Problem description :: Please restate each line of the data below exactly. Omit all images.
(Beginning of Data excerpts)
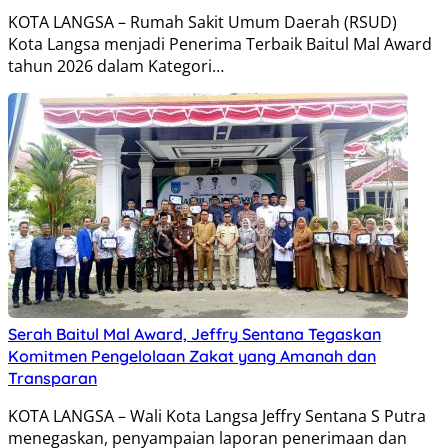
KOTA LANGSA – Rumah Sakit Umum Daerah (RSUD)
Kota Langsa menjadi Penerima Terbaik Baitul Mal Award
tahun 2026 dalam Kategori…
Serah Baitul Mal Award, Jeffry Sentana Tegaskan
Komitmen Pengelolaan Zakat yang Amanah dan
Transparan
KOTA LANGSA – Wali Kota Langsa Jeffry Sentana S Putra
menegaskan, penyampaian laporan penerimaan dan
(End of Data excerpts)
Task response ::
KOTA LANGSA – Rumah Sakit Umum Daerah (RSUD)
Kota Langsa menjadi Penerima Terbaik Baitul Mal Award
tahun 2026 dalam Kategori…
Serah Baitul Mal Award, Jeffry Sentana Tegaskan
Komitmen Pengelolaan Zakat yang Amanah dan
Transparan
KOTA LANGSA – Wali Kota Langsa Jeffry Sentana S Putra
menegaskan, penyampaian laporan penerimaan dan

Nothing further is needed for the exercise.